Очень положительные: там очень чувствовалась солидарность, взаимодействие между людьми. Я такого в России почти не видел. Там каждый вовлечен в оппозиционную деятельность. Я не встретил никого, кто поддерживал бы режим Лукашенко, кроме одной пожилой женщины из России. Россияне часто боятся сказать, что они против Путина потому что боятся последствий. Там люди не боялись, они открыто все говорили. Их солидарность, объединение и эффективные методы протеста, конспирации — все это очень вдохновило. Но ранило то, что протесты проходят слишком мирно. Нет, я не считаю, что нужны насильственные методы, но нужно что-то более радикальное, чем просто выходить на улицу и затем расходиться.
Как ты попал в армию?
Во время очередной акции в Пскове меня задержали и вручили повестку, хотя мне было 17 лет. Повестка была на 14 декабря, а день рождения у меня 13 декабря. По здоровью я проходил, возможности откосить не было. Я решил, что лучше сейчас сам пойду: раньше сяду, раньше выйду. Я прошел медосмотр, меня определили в космические войска, в часть под Питером, и уже 15 числа я отправился в распределительный пункт.

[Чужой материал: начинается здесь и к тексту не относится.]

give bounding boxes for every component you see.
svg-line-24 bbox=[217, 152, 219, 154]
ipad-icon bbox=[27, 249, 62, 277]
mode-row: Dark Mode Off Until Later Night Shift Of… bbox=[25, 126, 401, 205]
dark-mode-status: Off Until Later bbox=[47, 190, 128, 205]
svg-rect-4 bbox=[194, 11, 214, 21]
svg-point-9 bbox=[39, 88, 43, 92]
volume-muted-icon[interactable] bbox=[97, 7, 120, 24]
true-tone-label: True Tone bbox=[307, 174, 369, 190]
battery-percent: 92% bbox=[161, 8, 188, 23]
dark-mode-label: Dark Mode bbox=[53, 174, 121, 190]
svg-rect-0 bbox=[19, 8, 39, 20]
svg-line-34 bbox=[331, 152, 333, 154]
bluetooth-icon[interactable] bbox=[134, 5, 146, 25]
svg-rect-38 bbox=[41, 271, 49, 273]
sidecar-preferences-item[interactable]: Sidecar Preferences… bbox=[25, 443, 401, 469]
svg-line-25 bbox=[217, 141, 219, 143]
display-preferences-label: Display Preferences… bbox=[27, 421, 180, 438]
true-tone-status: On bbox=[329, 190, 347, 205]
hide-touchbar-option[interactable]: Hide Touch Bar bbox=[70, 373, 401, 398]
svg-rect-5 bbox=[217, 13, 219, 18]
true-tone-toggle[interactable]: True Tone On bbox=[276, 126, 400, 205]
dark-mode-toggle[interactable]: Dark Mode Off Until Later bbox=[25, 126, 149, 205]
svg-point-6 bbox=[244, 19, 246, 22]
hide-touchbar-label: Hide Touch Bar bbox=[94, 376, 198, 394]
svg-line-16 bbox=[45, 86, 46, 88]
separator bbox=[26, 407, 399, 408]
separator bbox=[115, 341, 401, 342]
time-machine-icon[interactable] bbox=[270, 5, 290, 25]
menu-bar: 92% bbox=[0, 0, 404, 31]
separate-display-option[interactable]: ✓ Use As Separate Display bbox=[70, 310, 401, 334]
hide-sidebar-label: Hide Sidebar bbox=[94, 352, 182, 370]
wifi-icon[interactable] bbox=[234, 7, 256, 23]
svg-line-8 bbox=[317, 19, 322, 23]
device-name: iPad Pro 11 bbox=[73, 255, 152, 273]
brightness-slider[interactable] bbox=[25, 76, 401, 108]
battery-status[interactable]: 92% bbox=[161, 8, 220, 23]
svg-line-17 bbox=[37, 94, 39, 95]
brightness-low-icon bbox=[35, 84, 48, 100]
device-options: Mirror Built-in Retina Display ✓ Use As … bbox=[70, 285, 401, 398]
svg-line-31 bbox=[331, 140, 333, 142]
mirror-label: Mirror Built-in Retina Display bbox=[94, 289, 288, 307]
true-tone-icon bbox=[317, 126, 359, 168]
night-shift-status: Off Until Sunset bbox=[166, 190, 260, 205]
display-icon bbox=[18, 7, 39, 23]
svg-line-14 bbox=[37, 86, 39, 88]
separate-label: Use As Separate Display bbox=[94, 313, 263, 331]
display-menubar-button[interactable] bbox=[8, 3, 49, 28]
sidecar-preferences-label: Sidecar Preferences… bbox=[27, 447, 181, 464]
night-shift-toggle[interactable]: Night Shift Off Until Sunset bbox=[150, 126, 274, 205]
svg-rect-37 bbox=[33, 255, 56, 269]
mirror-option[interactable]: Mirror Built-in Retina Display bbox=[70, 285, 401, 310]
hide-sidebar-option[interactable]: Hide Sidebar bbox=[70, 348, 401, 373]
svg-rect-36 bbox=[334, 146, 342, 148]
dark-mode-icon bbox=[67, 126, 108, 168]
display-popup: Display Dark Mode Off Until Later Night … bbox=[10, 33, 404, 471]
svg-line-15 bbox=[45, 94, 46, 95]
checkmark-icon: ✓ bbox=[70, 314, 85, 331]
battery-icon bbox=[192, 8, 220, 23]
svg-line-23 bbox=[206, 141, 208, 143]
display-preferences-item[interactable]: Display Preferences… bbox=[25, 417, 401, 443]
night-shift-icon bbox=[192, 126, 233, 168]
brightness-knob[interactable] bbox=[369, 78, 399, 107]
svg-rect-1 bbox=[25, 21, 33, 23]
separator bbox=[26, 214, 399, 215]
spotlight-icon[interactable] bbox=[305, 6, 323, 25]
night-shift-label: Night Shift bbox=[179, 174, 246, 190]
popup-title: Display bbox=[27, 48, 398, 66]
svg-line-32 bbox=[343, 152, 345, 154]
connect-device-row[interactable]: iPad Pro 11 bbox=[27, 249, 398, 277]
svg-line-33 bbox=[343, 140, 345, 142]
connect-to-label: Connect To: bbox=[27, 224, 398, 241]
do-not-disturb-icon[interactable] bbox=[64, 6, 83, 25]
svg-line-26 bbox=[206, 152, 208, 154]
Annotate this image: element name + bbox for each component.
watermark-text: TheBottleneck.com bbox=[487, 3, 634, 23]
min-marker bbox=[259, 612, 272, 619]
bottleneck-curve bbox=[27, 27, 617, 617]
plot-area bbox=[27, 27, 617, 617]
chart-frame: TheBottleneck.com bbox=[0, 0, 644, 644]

Стереотипы про покраску травы и остальное не сбылись. Дедовщины тоже почти не было. Условия не такие суровые, как рассказывают, но это в частях под Москвой или под Питером, в регионах обстановка, вероятно, была хуже, но о какой-то жести я оттуда не слышал.
Вел ли ты в армии активистскую деятельность?.
Нет, в армии это по закону запрещено. На посту в части получили информацию о том, чем я занимался на гражданке. Со мной провели серьезный разговор, что лучше ничего подобного в армии не делать, иначе будут большие проблемы.
Что было после армии?
За то время, что я служил с 2020 по 2021 год, произошло много: вернулся Навальный, его посадили. Вышло расследование про дворец, про отравление Навального, были самые массовые с 2012 года протесты. Сразу после них запретили и разогнали штабы Навального: кого посадили, кого выдавили в эмиграцию. Много людей и моих друзей уехали из страны.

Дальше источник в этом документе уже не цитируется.